Phoberus disjunctus

Scientific classification
- Domain: Eukaryota
- Kingdom: Animalia
- Phylum: Arthropoda
- Class: Insecta
- Order: Coleoptera
- Suborder: Polyphaga
- Infraorder: Scarabaeiformia
- Family: Trogidae
- Subfamily: Troginae
- Genus: Phoberus
- Species: P. disjunctus
- Binomial name: Phoberus disjunctus Strümpher, 2016

= Phoberus disjunctus =

- Authority: Strümpher, 2016

Species of beetle

Phoberus disjunctus is a species of hide beetle in the subfamily Troginae discovered by coleopterologist Werner P. Strümpher in 2016.

==Taxonomy==
Initially, the scientific community treated all P. disjunctus specimens as part of the P. capensis species. These beetle specimen resided within the genus Trox. When Phoberus was recognized as a full genus, taxonomists moved P. capensis, and all P. disjunctus beetles along with it, from the genus Trox to the genus Phoberus. Recent evolutionary genetics allowed coleopterologist Strümpher and his team to uncover molecular and morphological differences between mainline P. capensis beetles and the P. disjunctus variant, causing the new Phoberus disjunctus species to be discovered and classified.

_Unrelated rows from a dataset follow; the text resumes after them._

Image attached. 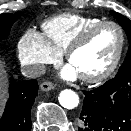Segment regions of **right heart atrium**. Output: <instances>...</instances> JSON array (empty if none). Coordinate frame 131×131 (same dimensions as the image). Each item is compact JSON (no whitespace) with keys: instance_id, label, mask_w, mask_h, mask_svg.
Masks as SVG:
<instances>
[{"instance_id":"1","label":"right heart atrium","mask_w":131,"mask_h":131,"mask_svg":"<svg viewBox=\"0 0 131 131\" xmlns=\"http://www.w3.org/2000/svg\"><path fill=\"white\" fill-rule=\"evenodd\" d=\"M18 57L23 65L41 70L45 65L56 63L61 53L41 33L28 30L18 42Z\"/></svg>"}]
</instances>
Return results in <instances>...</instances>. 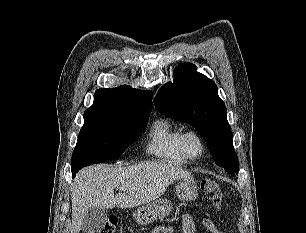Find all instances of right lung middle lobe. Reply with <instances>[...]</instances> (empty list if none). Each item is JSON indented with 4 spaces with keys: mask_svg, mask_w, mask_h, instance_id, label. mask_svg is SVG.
<instances>
[{
    "mask_svg": "<svg viewBox=\"0 0 306 233\" xmlns=\"http://www.w3.org/2000/svg\"><path fill=\"white\" fill-rule=\"evenodd\" d=\"M148 118L149 114L85 111L84 125L72 155V173L87 165L118 158L145 132Z\"/></svg>",
    "mask_w": 306,
    "mask_h": 233,
    "instance_id": "1",
    "label": "right lung middle lobe"
}]
</instances>
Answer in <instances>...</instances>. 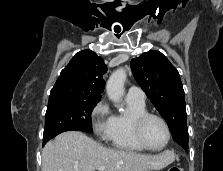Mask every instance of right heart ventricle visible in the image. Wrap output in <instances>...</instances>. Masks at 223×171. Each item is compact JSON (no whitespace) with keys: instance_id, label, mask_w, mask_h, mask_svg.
I'll return each instance as SVG.
<instances>
[{"instance_id":"e07e8e85","label":"right heart ventricle","mask_w":223,"mask_h":171,"mask_svg":"<svg viewBox=\"0 0 223 171\" xmlns=\"http://www.w3.org/2000/svg\"><path fill=\"white\" fill-rule=\"evenodd\" d=\"M128 112L112 115L111 127L106 136L116 149L127 152H143L146 149L136 140L133 133L134 117L147 112L146 104L127 99Z\"/></svg>"}]
</instances>
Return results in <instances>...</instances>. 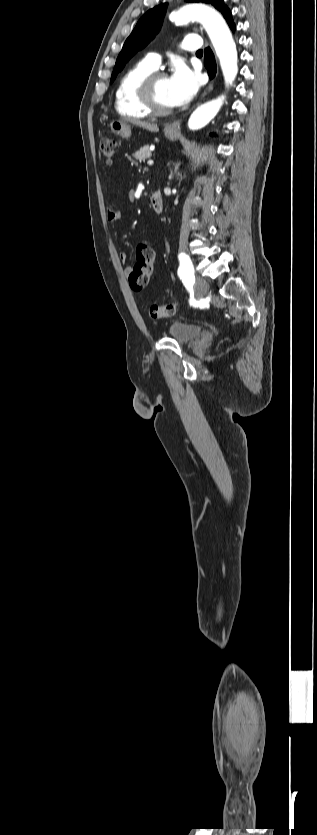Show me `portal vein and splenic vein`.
I'll use <instances>...</instances> for the list:
<instances>
[{
	"label": "portal vein and splenic vein",
	"mask_w": 317,
	"mask_h": 835,
	"mask_svg": "<svg viewBox=\"0 0 317 835\" xmlns=\"http://www.w3.org/2000/svg\"><path fill=\"white\" fill-rule=\"evenodd\" d=\"M151 149L153 150V149H154V147H152ZM147 165H148V166H152V165H153V161H152V160H149V161L147 162Z\"/></svg>",
	"instance_id": "obj_1"
}]
</instances>
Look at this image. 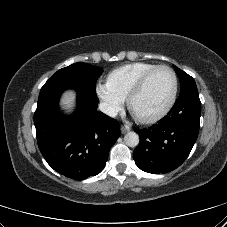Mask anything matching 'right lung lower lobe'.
<instances>
[{
  "mask_svg": "<svg viewBox=\"0 0 227 227\" xmlns=\"http://www.w3.org/2000/svg\"><path fill=\"white\" fill-rule=\"evenodd\" d=\"M68 88L78 94L71 117L59 111L60 96ZM97 104L96 96L66 83L43 86L40 91L34 113L38 146L51 168L68 178L83 180L100 173L120 136L119 123L97 111Z\"/></svg>",
  "mask_w": 227,
  "mask_h": 227,
  "instance_id": "obj_1",
  "label": "right lung lower lobe"
}]
</instances>
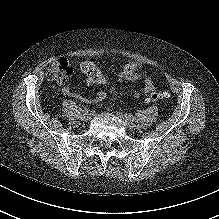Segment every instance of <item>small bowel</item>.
<instances>
[{
    "label": "small bowel",
    "mask_w": 219,
    "mask_h": 219,
    "mask_svg": "<svg viewBox=\"0 0 219 219\" xmlns=\"http://www.w3.org/2000/svg\"><path fill=\"white\" fill-rule=\"evenodd\" d=\"M134 63V62H131ZM130 64V63H129ZM136 64V63H134ZM137 65V64H136ZM81 72L83 73V75L85 76V83L88 86H93V85H98V84H102L104 82L99 80V77L102 75V73L100 72V70L95 66V64L91 61H86L84 63L81 64L80 66ZM121 78L126 79V80H142L144 82V91L145 93H150L153 91L154 89V83L153 80L150 76L145 75V74H141L138 73V71L133 74L130 77H125L124 75H121ZM62 93L65 96L74 98L76 100L82 101V102H86L89 104H96L101 102L102 100H104L105 98V93L104 92H98L96 93L93 97H84L80 94H77L75 92H73L69 86H64L62 88ZM135 97H139V94L136 93Z\"/></svg>",
    "instance_id": "small-bowel-1"
}]
</instances>
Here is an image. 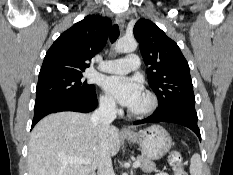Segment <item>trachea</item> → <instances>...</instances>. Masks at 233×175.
I'll use <instances>...</instances> for the list:
<instances>
[{"label":"trachea","instance_id":"trachea-1","mask_svg":"<svg viewBox=\"0 0 233 175\" xmlns=\"http://www.w3.org/2000/svg\"><path fill=\"white\" fill-rule=\"evenodd\" d=\"M119 37V27L118 25H113L111 32H110V42L114 43L117 38Z\"/></svg>","mask_w":233,"mask_h":175}]
</instances>
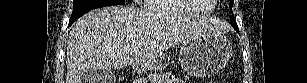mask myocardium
<instances>
[{
	"instance_id": "f54148a6",
	"label": "myocardium",
	"mask_w": 307,
	"mask_h": 83,
	"mask_svg": "<svg viewBox=\"0 0 307 83\" xmlns=\"http://www.w3.org/2000/svg\"><path fill=\"white\" fill-rule=\"evenodd\" d=\"M183 3H185L187 6L191 7L194 12H198L201 14H208L211 13L214 9V5H211V8L209 10H201L198 5L195 4L194 0H181Z\"/></svg>"
}]
</instances>
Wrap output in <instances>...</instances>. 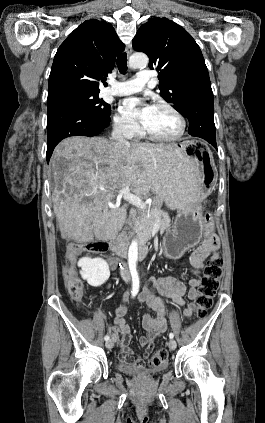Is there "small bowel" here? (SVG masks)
<instances>
[{
	"label": "small bowel",
	"instance_id": "obj_1",
	"mask_svg": "<svg viewBox=\"0 0 265 423\" xmlns=\"http://www.w3.org/2000/svg\"><path fill=\"white\" fill-rule=\"evenodd\" d=\"M219 247V239L215 234L207 235L203 245L199 246L191 255L190 263L192 266L193 278L189 280V289L186 285L171 276L160 277L152 279L150 288L142 291L138 296V301L145 305L146 313L143 315L142 325L145 329V335L140 337V345L144 349V355L150 354L154 347L155 340L159 335L167 330V322L165 315L169 312L168 306L163 301L162 297L172 300L174 303L183 306V318L189 319L192 317L195 304L194 300L198 296L199 286L201 283V270L203 268L204 260L207 257L217 256V249ZM109 264L112 268L118 265V262L110 258ZM187 294L190 302H186L185 295ZM128 294L124 296L123 305L115 310L113 323L115 328L111 329L114 339L118 340L120 347V358L125 364H132L141 366L143 359L131 360L133 351L130 347L132 340L130 326L124 320L126 312V304L128 302ZM151 312L153 314H151Z\"/></svg>",
	"mask_w": 265,
	"mask_h": 423
}]
</instances>
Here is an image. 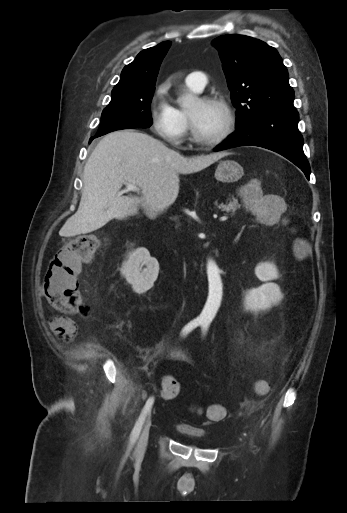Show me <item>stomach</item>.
<instances>
[{"label": "stomach", "instance_id": "1", "mask_svg": "<svg viewBox=\"0 0 347 513\" xmlns=\"http://www.w3.org/2000/svg\"><path fill=\"white\" fill-rule=\"evenodd\" d=\"M244 175L243 167L234 160L221 161L215 171L216 180L223 183H233Z\"/></svg>", "mask_w": 347, "mask_h": 513}]
</instances>
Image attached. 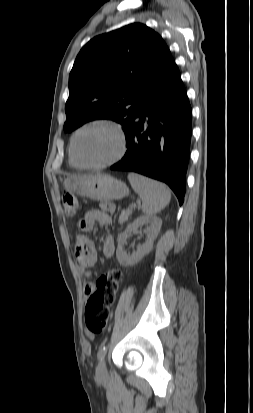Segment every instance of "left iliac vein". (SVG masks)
<instances>
[{"instance_id": "4c4485c4", "label": "left iliac vein", "mask_w": 253, "mask_h": 413, "mask_svg": "<svg viewBox=\"0 0 253 413\" xmlns=\"http://www.w3.org/2000/svg\"><path fill=\"white\" fill-rule=\"evenodd\" d=\"M96 376L98 379H104L107 376V367L105 359H101L96 367Z\"/></svg>"}]
</instances>
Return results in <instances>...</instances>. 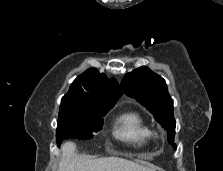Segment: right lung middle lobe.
Wrapping results in <instances>:
<instances>
[{"mask_svg":"<svg viewBox=\"0 0 223 171\" xmlns=\"http://www.w3.org/2000/svg\"><path fill=\"white\" fill-rule=\"evenodd\" d=\"M113 106L61 105L56 130L59 145L64 139L87 140L102 129L103 116Z\"/></svg>","mask_w":223,"mask_h":171,"instance_id":"dd1d6c3e","label":"right lung middle lobe"}]
</instances>
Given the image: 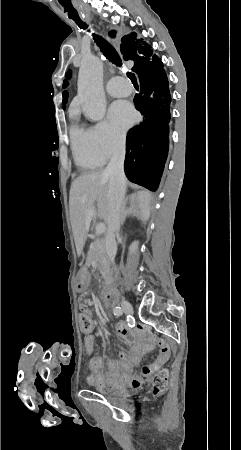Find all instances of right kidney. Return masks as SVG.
I'll list each match as a JSON object with an SVG mask.
<instances>
[{
  "label": "right kidney",
  "instance_id": "right-kidney-1",
  "mask_svg": "<svg viewBox=\"0 0 241 450\" xmlns=\"http://www.w3.org/2000/svg\"><path fill=\"white\" fill-rule=\"evenodd\" d=\"M138 248V242H133V244H131L130 246V252H135V250H137Z\"/></svg>",
  "mask_w": 241,
  "mask_h": 450
}]
</instances>
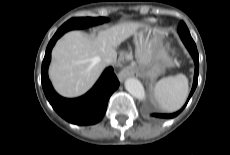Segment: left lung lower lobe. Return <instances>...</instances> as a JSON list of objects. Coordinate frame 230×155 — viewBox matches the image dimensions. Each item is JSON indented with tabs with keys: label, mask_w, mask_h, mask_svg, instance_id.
Segmentation results:
<instances>
[{
	"label": "left lung lower lobe",
	"mask_w": 230,
	"mask_h": 155,
	"mask_svg": "<svg viewBox=\"0 0 230 155\" xmlns=\"http://www.w3.org/2000/svg\"><path fill=\"white\" fill-rule=\"evenodd\" d=\"M183 43L185 44L186 48L188 49V51L190 52L194 63H195V74H194V82H193V87L192 90L190 92V95L187 99V102L185 103V105L177 112L172 113V114H161V113H153L151 116L156 117V118H163V119H169V118H174L177 115H179L183 109L185 108V106L187 105L190 97L192 96L193 92L196 89L197 83H198V73H199V56H198V51L195 45V42L193 40H189L184 38Z\"/></svg>",
	"instance_id": "left-lung-lower-lobe-1"
}]
</instances>
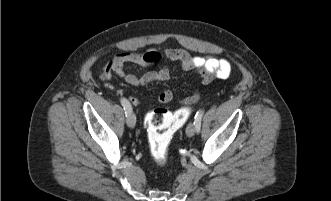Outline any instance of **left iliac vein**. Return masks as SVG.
<instances>
[{
  "label": "left iliac vein",
  "instance_id": "4c4485c4",
  "mask_svg": "<svg viewBox=\"0 0 331 201\" xmlns=\"http://www.w3.org/2000/svg\"><path fill=\"white\" fill-rule=\"evenodd\" d=\"M196 132V125L191 122L188 124L187 128H186V135L188 137H192Z\"/></svg>",
  "mask_w": 331,
  "mask_h": 201
}]
</instances>
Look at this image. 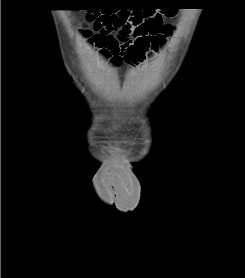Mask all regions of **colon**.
I'll use <instances>...</instances> for the list:
<instances>
[{
    "label": "colon",
    "mask_w": 245,
    "mask_h": 278,
    "mask_svg": "<svg viewBox=\"0 0 245 278\" xmlns=\"http://www.w3.org/2000/svg\"><path fill=\"white\" fill-rule=\"evenodd\" d=\"M87 31L99 39L116 32L123 43L136 37L143 45L149 42L158 45L161 37L169 35L170 28L152 10L138 8L118 14H99L93 19L92 29Z\"/></svg>",
    "instance_id": "colon-1"
}]
</instances>
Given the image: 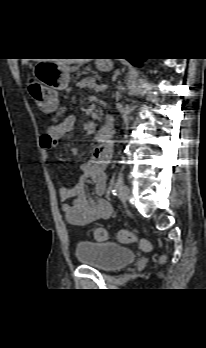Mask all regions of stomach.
<instances>
[{
	"mask_svg": "<svg viewBox=\"0 0 206 348\" xmlns=\"http://www.w3.org/2000/svg\"><path fill=\"white\" fill-rule=\"evenodd\" d=\"M96 67L101 71H110L113 68V62L110 59H97ZM79 69V66H69L67 64H57L53 61H42L35 65L33 74L36 80L52 89V93L41 90L35 98L39 110L44 113L54 111L58 106L57 90H64L70 82V73Z\"/></svg>",
	"mask_w": 206,
	"mask_h": 348,
	"instance_id": "obj_1",
	"label": "stomach"
}]
</instances>
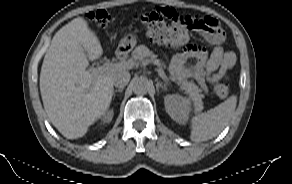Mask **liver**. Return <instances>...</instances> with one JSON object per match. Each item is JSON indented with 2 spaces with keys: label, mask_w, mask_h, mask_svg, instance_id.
<instances>
[{
  "label": "liver",
  "mask_w": 292,
  "mask_h": 184,
  "mask_svg": "<svg viewBox=\"0 0 292 184\" xmlns=\"http://www.w3.org/2000/svg\"><path fill=\"white\" fill-rule=\"evenodd\" d=\"M102 54L98 37L83 17L63 26L45 54L40 72L43 105L51 123L68 139L83 137L109 108L113 77L123 70H86L89 60Z\"/></svg>",
  "instance_id": "6515ba94"
}]
</instances>
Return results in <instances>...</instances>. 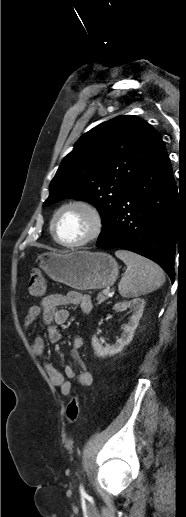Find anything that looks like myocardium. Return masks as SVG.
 I'll return each mask as SVG.
<instances>
[{"label":"myocardium","instance_id":"1","mask_svg":"<svg viewBox=\"0 0 186 517\" xmlns=\"http://www.w3.org/2000/svg\"><path fill=\"white\" fill-rule=\"evenodd\" d=\"M69 208H79L85 211L91 220V227L86 236H84L81 240L77 242H64L59 239L57 233H56V222L59 217V215L66 209ZM104 226V220L103 216L100 212V210L91 202L83 199H75L72 201H69L62 206H60L56 212L54 213L51 224H50V230L51 234L54 238V240L61 246L66 248H79L82 247L92 241H94L102 232Z\"/></svg>","mask_w":186,"mask_h":517}]
</instances>
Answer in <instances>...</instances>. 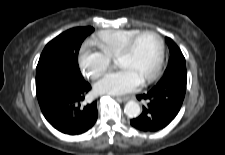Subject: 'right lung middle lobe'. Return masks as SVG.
I'll list each match as a JSON object with an SVG mask.
<instances>
[{
	"label": "right lung middle lobe",
	"instance_id": "1",
	"mask_svg": "<svg viewBox=\"0 0 225 155\" xmlns=\"http://www.w3.org/2000/svg\"><path fill=\"white\" fill-rule=\"evenodd\" d=\"M93 31L92 27L73 28L45 46L36 68V92L59 76H82L78 66V53L83 40Z\"/></svg>",
	"mask_w": 225,
	"mask_h": 155
}]
</instances>
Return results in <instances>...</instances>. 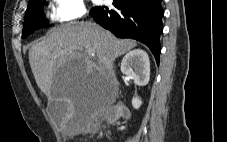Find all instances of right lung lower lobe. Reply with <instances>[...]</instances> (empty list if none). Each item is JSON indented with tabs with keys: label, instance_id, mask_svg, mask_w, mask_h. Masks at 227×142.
<instances>
[{
	"label": "right lung lower lobe",
	"instance_id": "obj_1",
	"mask_svg": "<svg viewBox=\"0 0 227 142\" xmlns=\"http://www.w3.org/2000/svg\"><path fill=\"white\" fill-rule=\"evenodd\" d=\"M114 9L94 7V20L117 37L132 38L146 44L157 63L160 56V34L164 11L161 0H113Z\"/></svg>",
	"mask_w": 227,
	"mask_h": 142
}]
</instances>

Within the genus Phoberus, P. disjunctus is most similar to P. capensis and P. herminae due to their shared evolutionary history, and historically researchers have often confused the three species for each other. P. disjunctus can be distinguished from the other two hide beetles by the shape of their pronota. Specifically, P. disjunctus has an evenly-rounded disc on the pronotum with a shallow depression running through its middle; by contrast, P. capensis and P. herminae have a high disc on the pronotum, whose margins spike out from the beetle's carapace, and a deep valley-like depression runs through their disc's middle.

==Morphology==
Phoberus disjunctus is between 5 and 6 millimeters long and 3 and 4 millimeters wide. The hide beetle species has long parameres that are about two-thirds as long as their penis-like aedeagus.

==Distribution and diet==
P. disjunctus lives within the South African province of Western Cape. Specifically, its geographical distribution follows the Cape Fold Mountains, a pattern of range seen across many beetle groups in South Africa. However, P. disjunctus survives best in mountainous ecosystems at high altitudes, and so its range is extremely scattered into a series of population islands along the Swartberg, Matroosberg, and Cederberg Mountains.

This ground-based beetle is a detritivore and survives by consuming keratin from animal feces and rotting meat.

==Evolutionary history==
P. disjunctus, along with P. capensis and P. herminae, form the "capensis" node of the genus Phoberus. The three species all came from Phoberus capensis. At least four million years ago, P. capensis diverged from its closest relative outside the capensis node, P. nasutus. Then, sometime in the Pliocene or early Pleistocene, P. capensis diversified, with fragment populations splitting off and evolving into two new species. Rapid climate changes leading up to the ice ages likely prompted this evolution, as they affected hide beetle populations unequally. In most South African ecosystems, P. capensis populations plummeted. However, the Cape Fold Mountains contain a patchwork of forests, coastal plains, and mountain summits that are relatively cold, temperate, and much more stable than the surrounding ecosystems, serving as a buffer that shielded P. capensis populations within them. In the mountains, the ancestors of P. disjunctus were isolated from P. capensis groups that had taken refuge in other patchwork biomes, leading to allopatric speciation (evolution from geographic separation).